U Colorado has a decent presentation on it - any physics department lecture would do as they all study the topic:
http://www.colorado.edu/physics/EducationIssues/ModernPhysics/Lecture_Notes/CSMSP11_Lecture11_AtomicSpectra(asgiven).pdf
When energy is released in an atom, such as when an electron falls from a higher energy state to a lower energy state, it will emit a photon - that is the same as saying it will emit EM wave. That released EM wave (photon) contains the energy it released.
Mass and energy are the same thing. Photon (mass-less) carries momentum.
Photon and EM wave relationship is a different concept from wave-particle duality. Wave-particle duality is the concept that all particles exhibits wave properties and the reverse is also true. You can pick any subatomic particle, be it photon, electron, alpha particle, or for that matter, any particle. When you treat it as a particle, you can measure it's particle properties. When you treat it as a wave, you can measure its wave properties. You will find alpha particles doing crazy things like being at two places at the same time when you are treating it as a wave.

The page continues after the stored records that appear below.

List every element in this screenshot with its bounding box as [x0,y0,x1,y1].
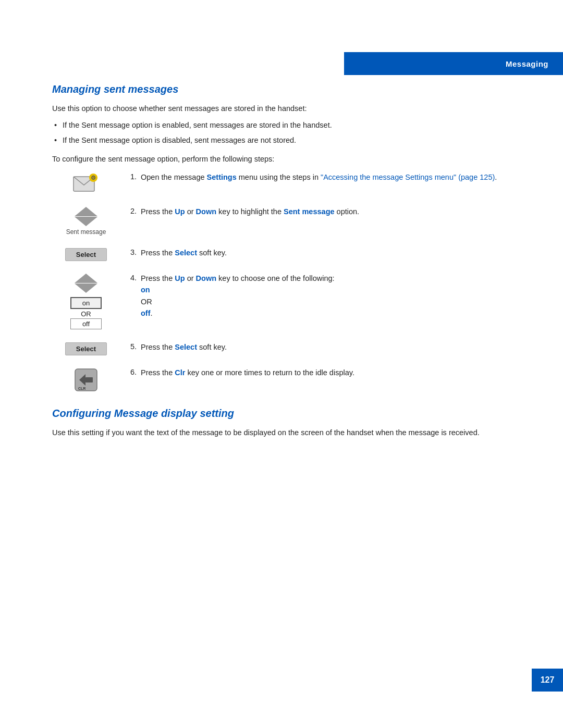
step4-number: 4. [120,273,141,282]
step5-number: 5. [120,341,141,351]
step3-number: 3. [120,247,141,256]
section1-bullets: If the Sent message option is enabled, s… [52,119,532,146]
step3-select: Select [175,249,197,257]
svg-rect-5 [85,377,93,382]
bullet-item: If the Sent message option is disabled, … [52,134,532,146]
header-label: Messaging [506,59,548,68]
step2-sent-message: Sent message [284,207,335,216]
step-row-2: Sent message 2. Press the Up or Down key… [52,206,532,236]
step1-link: "Accessing the message Settings menu" (p… [321,173,495,181]
bullet-item: If the Sent message option is enabled, s… [52,119,532,131]
step2-down: Down [196,207,216,216]
step2-number: 2. [120,206,141,215]
step1-icon: ⚙ [52,171,120,194]
step2-up: Up [175,207,185,216]
section2-intro: Use this setting if you want the text of… [52,427,532,438]
page-number: 127 [541,675,555,685]
page-number-box: 127 [532,669,563,692]
step4-down: Down [196,274,216,282]
step5-text: Press the Select soft key. [141,341,532,353]
svg-text:⚙: ⚙ [91,175,96,181]
svg-text:CLR: CLR [78,387,85,390]
nav-key-down-icon [75,217,97,226]
option-off: off [70,318,102,329]
section2: Configuring Message display setting Use … [52,408,532,438]
step6-text: Press the Clr key one or more times to r… [141,367,532,378]
main-content: Managing sent messages Use this option t… [52,83,532,506]
step-row-5: Select 5. Press the Select soft key. [52,341,532,355]
select-button-2[interactable]: Select [65,342,107,355]
message-settings-icon: ⚙ [72,172,100,194]
nav-key-down-icon-2 [75,283,97,293]
step3-icon: Select [52,247,120,261]
nav-key-up-icon-2 [75,274,97,283]
step4-off: off [141,309,151,317]
step5-icon: Select [52,341,120,355]
nav-key-up-icon [75,207,97,216]
select-button-1[interactable]: Select [65,248,107,261]
nav-key-group-2 [75,274,97,293]
step-row-1: ⚙ 1. Open the message Settings menu usin… [52,171,532,194]
steps-intro: To configure the sent message option, pe… [52,153,532,165]
step2-text: Press the Up or Down key to highlight th… [141,206,532,217]
on-off-options: on OR off [70,297,102,330]
step1-number: 1. [120,171,141,181]
step2-icon: Sent message [52,206,120,236]
clr-key-icon: CLR [74,368,98,392]
clr-key-wrap: CLR [74,368,98,392]
option-or: OR [81,310,91,318]
step6-clr: Clr [175,368,185,377]
steps-container: ⚙ 1. Open the message Settings menu usin… [52,171,532,392]
message-icon-wrap: ⚙ [72,172,100,194]
step-row-4: on OR off 4. Press the Up or Down key to… [52,273,532,330]
step2-icon-caption: Sent message [66,228,106,236]
step-row-3: Select 3. Press the Select soft key. [52,247,532,261]
step4-text: Press the Up or Down key to choose one o… [141,273,532,319]
step6-number: 6. [120,367,141,376]
step3-text: Press the Select soft key. [141,247,532,258]
nav-key-group [75,207,97,226]
section1-title: Managing sent messages [52,83,532,95]
section1-intro: Use this option to choose whether sent m… [52,103,532,114]
section2-title: Configuring Message display setting [52,408,532,419]
step4-on: on [141,286,150,294]
step4-icon: on OR off [52,273,120,330]
step6-icon: CLR [52,367,120,392]
step1-settings-word: Settings [207,173,237,181]
header-bar: Messaging [344,52,563,75]
step-row-6: CLR 6. Press the Clr key one or more tim… [52,367,532,392]
step4-up: Up [175,274,185,282]
step5-select: Select [175,343,197,351]
option-on: on [70,297,102,309]
step1-text: Open the message Settings menu using the… [141,171,532,183]
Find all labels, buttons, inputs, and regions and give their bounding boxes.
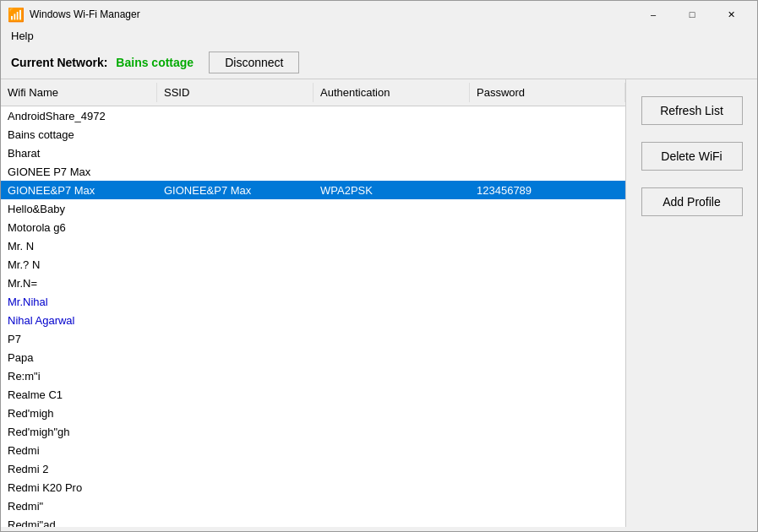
wifi-name-cell: Redmi 2 (1, 462, 157, 476)
auth-cell (314, 319, 470, 321)
table-row[interactable]: Redmi"ad (1, 515, 625, 527)
table-row[interactable]: Motorola g6 (1, 218, 625, 236)
password-cell (470, 152, 625, 154)
auth-cell (314, 263, 470, 265)
refresh-list-button[interactable]: Refresh List (641, 96, 743, 125)
close-button[interactable]: ✕ (712, 1, 750, 28)
auth-cell (314, 412, 470, 414)
wifi-name-cell: Redmi"ad (1, 518, 157, 528)
ssid-cell (157, 282, 314, 284)
ssid-cell (157, 133, 314, 135)
password-cell (470, 319, 625, 321)
ssid-cell (157, 171, 314, 172)
ssid-cell (157, 319, 314, 321)
wifi-table[interactable]: AndroidShare_4972Bains cottageBharatGION… (1, 106, 625, 527)
wifi-name-cell: Redmi" (1, 499, 157, 513)
wifi-name-cell: AndroidShare_4972 (1, 109, 157, 123)
wifi-name-cell: Redmi (1, 443, 157, 458)
table-row[interactable]: Nihal Agarwal (1, 311, 625, 329)
table-row[interactable]: Realme C1 (1, 385, 625, 404)
table-row[interactable]: Bharat (1, 144, 625, 162)
password-cell (470, 245, 625, 247)
table-row[interactable]: Red'migh (1, 404, 625, 422)
wifi-name-cell: Red'migh (1, 406, 157, 421)
password-cell (470, 449, 625, 451)
table-area: Wifi NameSSIDAuthenticationPassword Andr… (1, 79, 626, 527)
table-row[interactable]: Mr.Nihal (1, 292, 625, 311)
auth-cell (314, 282, 470, 284)
auth-cell (314, 152, 470, 154)
table-row[interactable]: Hello&Baby (1, 199, 625, 218)
password-cell (470, 226, 625, 228)
auth-cell (314, 171, 470, 172)
app-title: Windows Wi-Fi Manager (30, 8, 634, 20)
table-header-cell: Authentication (314, 83, 470, 102)
table-row[interactable]: Redmi" (1, 497, 625, 515)
wifi-name-cell: GIONEE P7 Max (1, 165, 157, 179)
add-profile-button[interactable]: Add Profile (641, 187, 743, 216)
auth-cell (314, 524, 470, 525)
ssid-cell (157, 263, 314, 265)
wifi-name-cell: Hello&Baby (1, 202, 157, 216)
current-network-name: Bains cottage (116, 56, 194, 69)
table-row[interactable]: Redmi 2 (1, 459, 625, 478)
maximize-button[interactable]: □ (673, 1, 712, 28)
wifi-name-cell: GIONEE&P7 Max (1, 183, 157, 198)
table-row[interactable]: Re:m"i (1, 366, 625, 385)
auth-cell (314, 208, 470, 209)
table-row[interactable]: Redmi K20 Pro (1, 478, 625, 497)
auth-cell (314, 486, 470, 488)
password-cell (470, 282, 625, 284)
table-row[interactable]: Redmi (1, 441, 625, 459)
ssid-cell (157, 431, 314, 432)
table-header: Wifi NameSSIDAuthenticationPassword (1, 79, 625, 106)
current-network-bar: Current Network: Bains cottage Disconnec… (1, 46, 757, 79)
table-row[interactable]: Bains cottage (1, 125, 625, 144)
ssid-cell (157, 505, 314, 507)
delete-wifi-button[interactable]: Delete WiFi (641, 142, 743, 171)
wifi-name-cell: Motorola g6 (1, 220, 157, 235)
wifi-name-cell: Papa (1, 350, 157, 365)
current-network-label: Current Network: (11, 56, 107, 69)
table-row[interactable]: AndroidShare_4972 (1, 106, 625, 125)
wifi-name-cell: Bharat (1, 146, 157, 160)
password-cell (470, 412, 625, 414)
help-menu[interactable]: Help (8, 28, 37, 44)
wifi-name-cell: Mr. N (1, 239, 157, 253)
table-row[interactable]: GIONEE&P7 MaxGIONEE&P7 MaxWPA2PSK1234567… (1, 181, 625, 199)
table-row[interactable]: Mr.N= (1, 274, 625, 292)
table-header-cell: SSID (157, 83, 314, 102)
ssid-cell (157, 375, 314, 377)
title-bar-controls: – □ ✕ (634, 1, 750, 28)
password-cell (470, 338, 625, 339)
auth-cell (314, 301, 470, 302)
auth-cell (314, 375, 470, 377)
password-cell: 123456789 (470, 183, 625, 198)
auth-cell (314, 133, 470, 135)
table-row[interactable]: Mr.? N (1, 255, 625, 274)
password-cell (470, 263, 625, 265)
ssid-cell: GIONEE&P7 Max (157, 183, 314, 198)
wifi-name-cell: Mr.N= (1, 276, 157, 290)
table-row[interactable]: Mr. N (1, 236, 625, 255)
table-row[interactable]: Red'migh"gh (1, 422, 625, 441)
auth-cell (314, 226, 470, 228)
wifi-name-cell: Mr.? N (1, 258, 157, 272)
password-cell (470, 375, 625, 377)
password-cell (470, 468, 625, 470)
auth-cell (314, 505, 470, 507)
table-row[interactable]: P7 (1, 329, 625, 348)
minimize-button[interactable]: – (634, 1, 673, 28)
table-row[interactable]: GIONEE P7 Max (1, 162, 625, 181)
wifi-name-cell: Nihal Agarwal (1, 313, 157, 328)
password-cell (470, 524, 625, 525)
ssid-cell (157, 486, 314, 488)
table-row[interactable]: Papa (1, 348, 625, 366)
password-cell (470, 394, 625, 395)
auth-cell (314, 338, 470, 339)
password-cell (470, 486, 625, 488)
wifi-name-cell: Re:m"i (1, 369, 157, 383)
disconnect-button[interactable]: Disconnect (209, 52, 299, 73)
auth-cell (314, 449, 470, 451)
auth-cell (314, 431, 470, 432)
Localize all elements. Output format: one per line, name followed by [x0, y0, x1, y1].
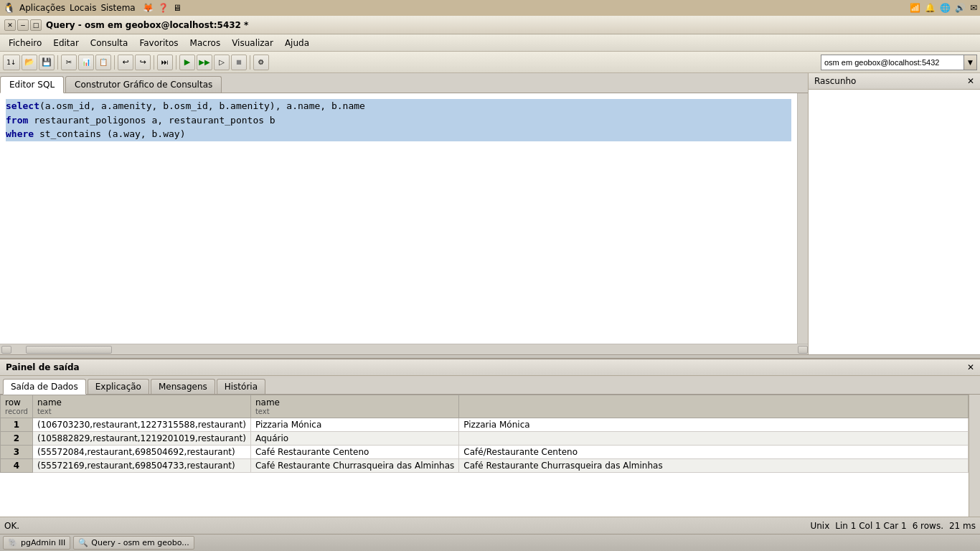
toolbar-copy-btn[interactable]: 📋	[95, 55, 111, 70]
maximize-button[interactable]: □	[30, 19, 42, 31]
menu-editar[interactable]: Editar	[47, 37, 85, 50]
editor-hscrollbar[interactable]	[0, 344, 808, 354]
toolbar-extra-btn[interactable]: ⚙	[253, 55, 269, 70]
menu-ficheiro[interactable]: Ficheiro	[3, 37, 47, 50]
status-ok: OK.	[4, 521, 19, 531]
row-1-col2: Pizzaria Mónica	[250, 418, 458, 432]
tab-grafico[interactable]: Construtor Gráfico de Consultas	[65, 76, 222, 93]
taskbar-pgadmin-label: pgAdmin III	[21, 538, 65, 547]
row-1-col3: Pizzaria Mónica	[459, 418, 969, 432]
output-tab-bar: Saída de Dados Explicação Mensagens Hist…	[0, 376, 980, 395]
output-body: row record name text name text	[0, 395, 980, 517]
row-1-col1: (106703230,restaurant,1227315588,restaur…	[32, 418, 250, 432]
menu-ajuda[interactable]: Ajuda	[279, 37, 315, 50]
status-bar: OK. Unix Lin 1 Col 1 Car 1 6 rows. 21 ms	[0, 517, 980, 534]
col-header-name1-type: text	[37, 408, 246, 415]
table-row: 2 (105882829,restaurant,1219201019,resta…	[1, 432, 969, 446]
db-dropdown-button[interactable]: ▼	[964, 55, 977, 70]
tab-mensagens[interactable]: Mensagens	[151, 379, 215, 394]
rascunho-content	[809, 90, 980, 354]
row-num-4: 4	[1, 459, 33, 473]
sql-editor-area[interactable]: select(a.osm_id, a.amenity, b.osm_id, b.…	[0, 93, 797, 344]
toolbar-undo-btn[interactable]: ↩	[118, 55, 133, 70]
menu-locais[interactable]: Locais	[70, 3, 96, 13]
hscroll-right-btn[interactable]	[798, 346, 808, 354]
row-num-3: 3	[1, 446, 33, 459]
toolbar-redo-btn[interactable]: ↪	[135, 55, 151, 70]
window-controls: ✕ − □	[4, 19, 42, 31]
rascunho-close-button[interactable]: ✕	[967, 76, 974, 86]
query-icon: 🔍	[78, 538, 88, 547]
toolbar-step-btn[interactable]: ⏭	[157, 55, 173, 70]
sql-line-3: where st_contains (a.way, b.way)	[6, 127, 791, 141]
close-button[interactable]: ✕	[4, 19, 16, 31]
col-header-name2: name text	[250, 395, 458, 418]
tb-sep-4	[176, 55, 176, 70]
toolbar-stop-btn[interactable]: ⏹	[231, 55, 247, 70]
hscroll-thumb[interactable]	[26, 346, 112, 354]
toolbar-run2-btn[interactable]: ▶▶	[197, 55, 212, 70]
output-scrollbar[interactable]	[969, 395, 980, 517]
main-area: Editor SQL Construtor Gráfico de Consult…	[0, 73, 980, 534]
toolbar-run3-btn[interactable]: ▷	[214, 55, 230, 70]
col-header-row-type: record	[5, 408, 28, 415]
menu-consulta[interactable]: Consulta	[85, 37, 134, 50]
toolbar-num-btn[interactable]: 1↓	[3, 55, 20, 70]
data-table-container[interactable]: row record name text name text	[0, 395, 969, 517]
kw-where: where	[6, 128, 34, 139]
table-row: 3 (55572084,restaurant,698504692,restaur…	[1, 446, 969, 459]
editor-scrollbar[interactable]	[797, 93, 808, 344]
taskbar-item-pgadmin[interactable]: 🐘 pgAdmin III	[3, 536, 70, 550]
editor-tab-bar: Editor SQL Construtor Gráfico de Consult…	[0, 73, 808, 93]
tb-sep-1	[57, 55, 58, 70]
kw-from: from	[6, 115, 28, 126]
table-row: 1 (106703230,restaurant,1227315588,resta…	[1, 418, 969, 432]
sql-select-args: (a.osm_id, a.amenity, b.osm_id, b.amenit…	[39, 100, 365, 111]
system-bar: 🐧 Aplicações Locais Sistema 🦊 ❓ 🖥 📶 🔔 🌐 …	[0, 0, 980, 16]
editor-body: select(a.osm_id, a.amenity, b.osm_id, b.…	[0, 93, 808, 344]
menu-aplicacoes[interactable]: Aplicações	[19, 3, 65, 13]
toolbar-save-btn[interactable]: 💾	[39, 55, 55, 70]
db-selector-container: ▼	[821, 55, 977, 70]
tab-editor-sql[interactable]: Editor SQL	[0, 76, 64, 93]
tb-sep-5	[250, 55, 250, 70]
row-3-col2: Café Restaurante Centeno	[250, 446, 458, 459]
row-num-2: 2	[1, 432, 33, 446]
sql-line-2: from restaurant_poligonos a, restaurant_…	[6, 113, 791, 128]
menu-sistema[interactable]: Sistema	[100, 3, 135, 13]
output-close-button[interactable]: ✕	[967, 362, 974, 372]
sql-line-1: select(a.osm_id, a.amenity, b.osm_id, b.…	[6, 99, 791, 113]
tb-sep-3	[154, 55, 154, 70]
tab-explicacao[interactable]: Explicação	[88, 379, 149, 394]
sql-from-args: restaurant_poligonos a, restaurant_ponto…	[28, 115, 275, 126]
row-4-col3: Café Restaurante Churrasqueira das Almin…	[459, 459, 969, 473]
row-3-col1: (55572084,restaurant,698504692,restauran…	[32, 446, 250, 459]
tab-historia[interactable]: História	[217, 379, 265, 394]
row-2-col2: Aquário	[250, 432, 458, 446]
minimize-button[interactable]: −	[17, 19, 29, 31]
db-selector-input[interactable]	[821, 55, 964, 70]
menu-bar: Ficheiro Editar Consulta Favoritos Macro…	[0, 34, 980, 52]
toolbar-chart-btn[interactable]: 📊	[78, 55, 94, 70]
tb-sep-2	[114, 55, 115, 70]
hscroll-left-btn[interactable]	[1, 346, 11, 354]
tab-saida-dados[interactable]: Saída de Dados	[3, 379, 86, 395]
menu-macros[interactable]: Macros	[184, 37, 227, 50]
menu-visualizar[interactable]: Visualizar	[226, 37, 279, 50]
toolbar-run-btn[interactable]: ▶	[179, 55, 195, 70]
status-rows: 6 rows.	[913, 521, 943, 531]
toolbar-open-btn[interactable]: 📂	[22, 55, 37, 70]
rascunho-panel: Rascunho ✕	[808, 73, 980, 354]
output-panel-title: Painel de saída	[6, 362, 80, 372]
toolbar-cut-btn[interactable]: ✂	[61, 55, 77, 70]
terminal-icon: 🖥	[173, 3, 182, 13]
window-titlebar: ✕ − □ Query - osm em geobox@localhost:54…	[0, 16, 980, 34]
row-3-col3: Café/Restaurante Centeno	[459, 446, 969, 459]
mail-icon: ✉	[970, 3, 977, 13]
menu-favoritos[interactable]: Favoritos	[133, 37, 184, 50]
status-unix: Unix	[810, 521, 829, 531]
db-icon: 🐘	[8, 538, 18, 547]
taskbar-item-query[interactable]: 🔍 Query - osm em geobo...	[73, 536, 194, 550]
taskbar-query-label: Query - osm em geobo...	[91, 538, 189, 547]
col-header-row-name: row	[5, 397, 21, 408]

Back to photon - current theory is, all EM waves travel at c. However, there are studies pointing to possibly not all photons travel at c. U.C. Davis study on how gamma ray appears to be slower is pointing at possibly not all photons travel at c.
https://www.ucdavis.edu/news/gamma-ray-delay-may-be-sign-new-physics/
A lot of work are being done. We don't know all there is to know yet.
raspberrypi:
--- Quote from: calexanian on February 07, 2017, 09:33:27 pm ---Perhaps this thought may help. Magnetic fields can exist completely independent of a particle carrier or medium. Particles can interact with the field, but they are not necessary for it to propagate.
--- End quote ---
Every force has to have a gauge boson. Strong=gluon Weak= W and Z bosons EM= photon, and gravity = graviton (not seen ... yet). So the question here is what makes the photons for magnetic fields. Virtual photons are out because the ranges are too long, like 10^20th too long!
T3sl4co1l:
Who are you to tell a photon how far to travel? :-DD
Tim
raspberrypi:
--- Quote from: Rick Law on February 11, 2017, 04:04:51 am ---Photon and EM wave are the same thing. To say EM wave make photons is rather like saying H2O makes water. Photon is a packet of EM wave energy. EM wave traveling is a bunch of photons traveling.
When energy is released in an atom, such as when an electron falls from a higher energy state to a lower energy state, it will emit a photon - that is the same as saying it will emit EM wave. That released EM wave (photon) contains the energy it released.
Mass and energy are the same thing. Photon (mass-less) carries momentum.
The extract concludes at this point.